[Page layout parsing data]
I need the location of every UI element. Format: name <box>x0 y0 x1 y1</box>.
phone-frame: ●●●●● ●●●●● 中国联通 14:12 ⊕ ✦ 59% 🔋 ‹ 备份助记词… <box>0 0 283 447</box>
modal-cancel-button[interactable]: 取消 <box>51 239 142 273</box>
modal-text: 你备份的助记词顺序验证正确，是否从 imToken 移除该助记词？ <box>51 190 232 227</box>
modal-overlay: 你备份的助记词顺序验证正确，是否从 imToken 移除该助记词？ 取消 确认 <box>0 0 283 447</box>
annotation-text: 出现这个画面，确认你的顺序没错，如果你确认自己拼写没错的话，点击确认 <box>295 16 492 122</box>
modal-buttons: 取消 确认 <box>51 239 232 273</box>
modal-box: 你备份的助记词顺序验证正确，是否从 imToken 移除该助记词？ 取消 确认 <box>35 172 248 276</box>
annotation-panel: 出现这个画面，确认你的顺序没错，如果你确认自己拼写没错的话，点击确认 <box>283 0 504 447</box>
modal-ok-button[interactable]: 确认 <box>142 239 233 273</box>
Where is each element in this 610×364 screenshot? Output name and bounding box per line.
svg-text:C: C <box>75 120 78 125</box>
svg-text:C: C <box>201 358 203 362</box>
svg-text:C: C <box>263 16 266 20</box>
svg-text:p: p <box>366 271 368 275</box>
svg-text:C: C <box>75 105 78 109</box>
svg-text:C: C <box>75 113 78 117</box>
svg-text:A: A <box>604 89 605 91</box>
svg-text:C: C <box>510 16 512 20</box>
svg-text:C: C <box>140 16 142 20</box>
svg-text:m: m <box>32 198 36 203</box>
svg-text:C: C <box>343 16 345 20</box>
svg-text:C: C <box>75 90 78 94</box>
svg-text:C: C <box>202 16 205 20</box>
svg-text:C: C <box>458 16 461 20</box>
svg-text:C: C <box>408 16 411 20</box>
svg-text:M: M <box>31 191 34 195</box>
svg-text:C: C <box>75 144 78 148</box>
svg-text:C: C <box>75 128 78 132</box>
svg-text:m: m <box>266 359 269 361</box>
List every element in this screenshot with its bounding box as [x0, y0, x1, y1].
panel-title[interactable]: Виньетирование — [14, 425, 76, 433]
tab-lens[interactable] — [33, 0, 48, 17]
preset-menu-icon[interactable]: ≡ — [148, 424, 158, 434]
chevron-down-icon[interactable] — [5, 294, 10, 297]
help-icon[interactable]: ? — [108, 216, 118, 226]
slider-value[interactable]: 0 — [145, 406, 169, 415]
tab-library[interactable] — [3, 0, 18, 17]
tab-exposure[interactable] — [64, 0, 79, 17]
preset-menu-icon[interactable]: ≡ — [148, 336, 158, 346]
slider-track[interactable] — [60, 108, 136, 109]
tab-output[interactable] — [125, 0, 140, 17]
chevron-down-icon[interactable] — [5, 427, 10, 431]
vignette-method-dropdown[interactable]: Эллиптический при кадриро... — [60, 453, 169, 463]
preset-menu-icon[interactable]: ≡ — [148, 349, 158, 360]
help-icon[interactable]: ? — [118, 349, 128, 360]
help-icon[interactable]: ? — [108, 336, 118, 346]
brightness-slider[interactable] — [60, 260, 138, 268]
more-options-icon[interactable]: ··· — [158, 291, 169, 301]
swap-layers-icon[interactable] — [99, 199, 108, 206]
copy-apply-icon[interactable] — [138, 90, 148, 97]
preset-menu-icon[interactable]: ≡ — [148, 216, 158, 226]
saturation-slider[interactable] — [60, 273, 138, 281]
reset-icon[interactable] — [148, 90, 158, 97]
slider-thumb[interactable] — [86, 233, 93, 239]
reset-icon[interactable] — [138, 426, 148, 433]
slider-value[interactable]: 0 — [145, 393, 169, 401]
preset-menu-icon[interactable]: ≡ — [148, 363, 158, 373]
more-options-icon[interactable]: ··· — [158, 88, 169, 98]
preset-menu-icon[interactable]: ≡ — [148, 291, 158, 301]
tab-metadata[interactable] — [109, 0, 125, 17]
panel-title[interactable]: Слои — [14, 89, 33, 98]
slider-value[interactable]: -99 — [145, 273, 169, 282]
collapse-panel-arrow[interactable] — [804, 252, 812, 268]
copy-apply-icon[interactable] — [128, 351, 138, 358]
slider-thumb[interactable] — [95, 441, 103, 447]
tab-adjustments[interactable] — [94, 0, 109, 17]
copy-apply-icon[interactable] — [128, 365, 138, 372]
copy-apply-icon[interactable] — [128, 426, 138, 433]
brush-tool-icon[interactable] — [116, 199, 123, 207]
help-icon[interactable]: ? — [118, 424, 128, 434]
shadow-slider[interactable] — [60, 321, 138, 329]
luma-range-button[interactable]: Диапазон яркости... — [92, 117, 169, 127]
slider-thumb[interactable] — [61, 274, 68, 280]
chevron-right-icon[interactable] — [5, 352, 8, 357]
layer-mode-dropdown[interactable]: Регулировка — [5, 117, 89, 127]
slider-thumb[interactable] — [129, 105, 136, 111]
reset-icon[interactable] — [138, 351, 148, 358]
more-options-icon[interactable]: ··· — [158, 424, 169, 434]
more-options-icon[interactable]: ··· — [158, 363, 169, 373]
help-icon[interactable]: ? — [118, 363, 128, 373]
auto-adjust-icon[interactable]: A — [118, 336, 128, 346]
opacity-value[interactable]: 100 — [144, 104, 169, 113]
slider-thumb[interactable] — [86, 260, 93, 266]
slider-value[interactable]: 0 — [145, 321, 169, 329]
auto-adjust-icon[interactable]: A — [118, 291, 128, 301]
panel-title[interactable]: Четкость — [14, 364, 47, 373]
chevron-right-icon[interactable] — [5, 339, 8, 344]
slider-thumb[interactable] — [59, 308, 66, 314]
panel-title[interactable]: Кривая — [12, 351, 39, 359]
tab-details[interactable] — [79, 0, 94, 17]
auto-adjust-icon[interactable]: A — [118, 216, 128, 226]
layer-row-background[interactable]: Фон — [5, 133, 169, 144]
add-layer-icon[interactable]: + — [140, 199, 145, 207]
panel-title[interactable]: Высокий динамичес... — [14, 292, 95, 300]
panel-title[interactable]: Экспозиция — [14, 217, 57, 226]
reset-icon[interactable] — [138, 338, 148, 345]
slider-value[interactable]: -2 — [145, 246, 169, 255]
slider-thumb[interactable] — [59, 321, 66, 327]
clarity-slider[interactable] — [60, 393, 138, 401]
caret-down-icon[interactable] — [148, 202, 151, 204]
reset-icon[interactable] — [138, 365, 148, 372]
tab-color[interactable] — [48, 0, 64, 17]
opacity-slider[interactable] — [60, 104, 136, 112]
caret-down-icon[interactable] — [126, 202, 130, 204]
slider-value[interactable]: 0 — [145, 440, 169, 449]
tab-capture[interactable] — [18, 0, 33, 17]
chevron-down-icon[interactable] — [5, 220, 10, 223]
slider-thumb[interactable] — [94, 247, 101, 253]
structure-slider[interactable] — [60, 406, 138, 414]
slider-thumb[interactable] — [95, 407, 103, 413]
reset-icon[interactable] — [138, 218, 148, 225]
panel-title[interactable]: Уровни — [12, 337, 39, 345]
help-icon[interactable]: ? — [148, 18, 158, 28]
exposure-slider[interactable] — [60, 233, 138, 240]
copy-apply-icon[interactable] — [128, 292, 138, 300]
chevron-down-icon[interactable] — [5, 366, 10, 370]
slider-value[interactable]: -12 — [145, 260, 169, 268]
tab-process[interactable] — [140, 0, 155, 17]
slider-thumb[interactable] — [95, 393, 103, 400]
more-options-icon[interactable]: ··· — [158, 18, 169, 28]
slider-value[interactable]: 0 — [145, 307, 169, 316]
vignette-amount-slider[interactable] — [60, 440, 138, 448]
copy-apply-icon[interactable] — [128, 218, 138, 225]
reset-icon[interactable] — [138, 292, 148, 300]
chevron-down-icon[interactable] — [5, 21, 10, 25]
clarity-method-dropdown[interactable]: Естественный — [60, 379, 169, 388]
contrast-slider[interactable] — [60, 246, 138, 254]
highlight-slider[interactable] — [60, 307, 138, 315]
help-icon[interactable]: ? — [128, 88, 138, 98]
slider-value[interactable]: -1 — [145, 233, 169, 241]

* **REQUIREMENT**: The lines that mention the word "copy" should be pulled from the records above.

* **EXPECTED ANSWER**:
copy-apply-icon[interactable] — [138, 90, 148, 97]
copy-apply-icon[interactable] — [128, 351, 138, 358]
copy-apply-icon[interactable] — [128, 365, 138, 372]
copy-apply-icon[interactable] — [128, 426, 138, 433]
copy-apply-icon[interactable] — [128, 292, 138, 300]
copy-apply-icon[interactable] — [128, 218, 138, 225]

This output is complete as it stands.